I read 雪密室 (Yuki Misshitsu, Snow Locked Room, 1989) by 法月綸太郎 (NORIZUKI Rintarou, born 1964) a while ago. So this is really just an account of my impressions from reading it.

Police superintendant NORIZUKI Sadao (法月貞雄) is one of several guests invited to the guest house Getsushokusou in the mountains in midwinter. The invitation is the work of a woman who takes pleasure in discovering other people's secrets and blackmailing them into dancing to her tune. When she is found hanged in the separate house in the grounds, the local police want to treat it as suicide, especially since there is untrodden snow all round this annexe and the only key a murderer could have used seems to be inside the annexe. But Norizuki is sure that this is murder. Locked rooms are beyond his abilities, though. So he calls in the help of his son, detective story writer NORIZUKI Rintarou ( 法月綸太郎).

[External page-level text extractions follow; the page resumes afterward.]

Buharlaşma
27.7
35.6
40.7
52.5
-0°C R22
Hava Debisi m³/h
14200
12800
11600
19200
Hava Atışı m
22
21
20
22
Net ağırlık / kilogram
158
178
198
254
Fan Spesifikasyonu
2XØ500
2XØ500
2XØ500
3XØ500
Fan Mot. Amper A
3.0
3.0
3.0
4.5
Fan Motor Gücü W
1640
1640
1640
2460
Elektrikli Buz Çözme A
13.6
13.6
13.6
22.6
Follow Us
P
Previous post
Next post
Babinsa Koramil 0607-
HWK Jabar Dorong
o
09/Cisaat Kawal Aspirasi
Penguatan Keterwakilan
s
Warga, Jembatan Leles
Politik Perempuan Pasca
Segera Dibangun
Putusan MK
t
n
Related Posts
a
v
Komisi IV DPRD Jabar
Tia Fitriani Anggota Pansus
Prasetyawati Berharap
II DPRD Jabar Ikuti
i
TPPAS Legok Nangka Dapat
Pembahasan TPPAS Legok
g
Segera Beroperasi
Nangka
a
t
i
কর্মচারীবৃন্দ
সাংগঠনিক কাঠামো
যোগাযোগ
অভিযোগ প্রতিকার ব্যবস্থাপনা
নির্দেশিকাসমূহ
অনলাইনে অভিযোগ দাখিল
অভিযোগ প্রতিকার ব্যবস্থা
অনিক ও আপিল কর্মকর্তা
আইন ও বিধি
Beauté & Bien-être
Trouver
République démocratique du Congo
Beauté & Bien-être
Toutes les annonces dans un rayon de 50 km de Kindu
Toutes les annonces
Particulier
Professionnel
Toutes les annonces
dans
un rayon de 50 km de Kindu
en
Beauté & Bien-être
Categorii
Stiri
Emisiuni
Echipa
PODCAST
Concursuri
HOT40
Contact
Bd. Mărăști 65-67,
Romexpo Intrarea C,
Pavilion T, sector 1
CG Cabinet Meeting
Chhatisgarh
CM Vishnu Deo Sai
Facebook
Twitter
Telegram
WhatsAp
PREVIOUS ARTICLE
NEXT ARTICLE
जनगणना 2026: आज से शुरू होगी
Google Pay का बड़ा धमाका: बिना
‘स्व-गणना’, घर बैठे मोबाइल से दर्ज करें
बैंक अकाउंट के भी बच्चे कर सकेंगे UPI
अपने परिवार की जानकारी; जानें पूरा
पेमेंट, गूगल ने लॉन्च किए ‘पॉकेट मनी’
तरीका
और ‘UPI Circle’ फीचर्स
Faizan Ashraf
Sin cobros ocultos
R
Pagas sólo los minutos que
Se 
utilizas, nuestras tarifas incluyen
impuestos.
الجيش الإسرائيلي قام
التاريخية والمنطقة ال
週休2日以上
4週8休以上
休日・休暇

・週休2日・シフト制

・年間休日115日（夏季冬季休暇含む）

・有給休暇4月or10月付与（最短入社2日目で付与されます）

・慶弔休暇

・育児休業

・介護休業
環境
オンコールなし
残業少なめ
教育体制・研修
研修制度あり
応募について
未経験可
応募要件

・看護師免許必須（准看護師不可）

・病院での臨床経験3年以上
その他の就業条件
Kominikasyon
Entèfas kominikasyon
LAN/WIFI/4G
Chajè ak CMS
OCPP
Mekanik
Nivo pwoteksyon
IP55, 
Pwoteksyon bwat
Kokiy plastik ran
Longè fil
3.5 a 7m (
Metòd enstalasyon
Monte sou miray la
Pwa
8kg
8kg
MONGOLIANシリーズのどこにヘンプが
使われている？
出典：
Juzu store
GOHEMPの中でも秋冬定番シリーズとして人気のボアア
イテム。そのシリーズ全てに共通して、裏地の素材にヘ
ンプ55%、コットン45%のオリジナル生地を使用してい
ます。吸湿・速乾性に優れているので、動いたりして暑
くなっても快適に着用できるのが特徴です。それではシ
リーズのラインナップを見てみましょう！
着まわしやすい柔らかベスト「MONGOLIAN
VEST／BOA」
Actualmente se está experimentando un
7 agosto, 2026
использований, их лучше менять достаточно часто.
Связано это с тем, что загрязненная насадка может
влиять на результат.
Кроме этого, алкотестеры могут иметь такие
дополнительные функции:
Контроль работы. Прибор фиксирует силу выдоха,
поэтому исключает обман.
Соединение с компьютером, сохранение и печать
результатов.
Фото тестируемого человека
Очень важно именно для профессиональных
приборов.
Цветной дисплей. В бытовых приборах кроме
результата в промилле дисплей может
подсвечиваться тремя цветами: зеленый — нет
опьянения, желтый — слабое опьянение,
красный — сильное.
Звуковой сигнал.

The locked room puzzle here probably sounds familiar; and Rintarou himself mention's Carter Dickson's The White Priory Murders (1934) as soon as he hears of what had happened. The solution there does not work here, though, as Rintarou's policeman father remarks. On the other hand, one could say that the solution when we do find it uses elements from this and another mystery with a similar setup. It's perhaps not surprising that Ho-Ling in his review thinks that 'the locked room is not very original'. I actually like it a lot. Most locked rooms in the end are a matter of clever new combinations, and this one seemed very satisfactory. It's also very neatly constructed, so that the reader can have the pleasure of solving half of the trick without necessarily getting the full solution. More than that, we accept the solution to most locked room mysteries, because it's the only one that explains the impossibility. Norizuki here manages to have a solution that is reached by deduction, which in turn leads to a further deduction which allows him to identify the criminal, very much in the style of early Ellery Queen mysteries.

The similarities to Ellery Queen will probably already have struck you as you read the plot description: a team of policeman father and amateur detective son; an author with the same name as the hero. This is a deliberate homage of course. The father son team is very reminiscent of Ellery Queen novels and is really very well done.

There are things I don't like in the book. In some respects it feels overegged, with an abundance of side plots and the provision of a tragic backstory that fits very uncomfortably into the book. But it was one of the Japanese mysteries that most made me want to read more from the writer. Strange that I haven't got round to it yet. I have The Adventures of Norizuki Rintarou waiting on my shelf; I just need to get the energy to read a set of short stories.

There's a J'lit page on Norizuki Rintarou here.

1 comment:

  1. Norizuki's early short story collections are excellent and I generally enjoy them much better than his novels. You want consider reading ふたたび赤い悪夢, which builds on this novel (though you might want to read 頼子のために first before that for some context on Rintarou's mental state...).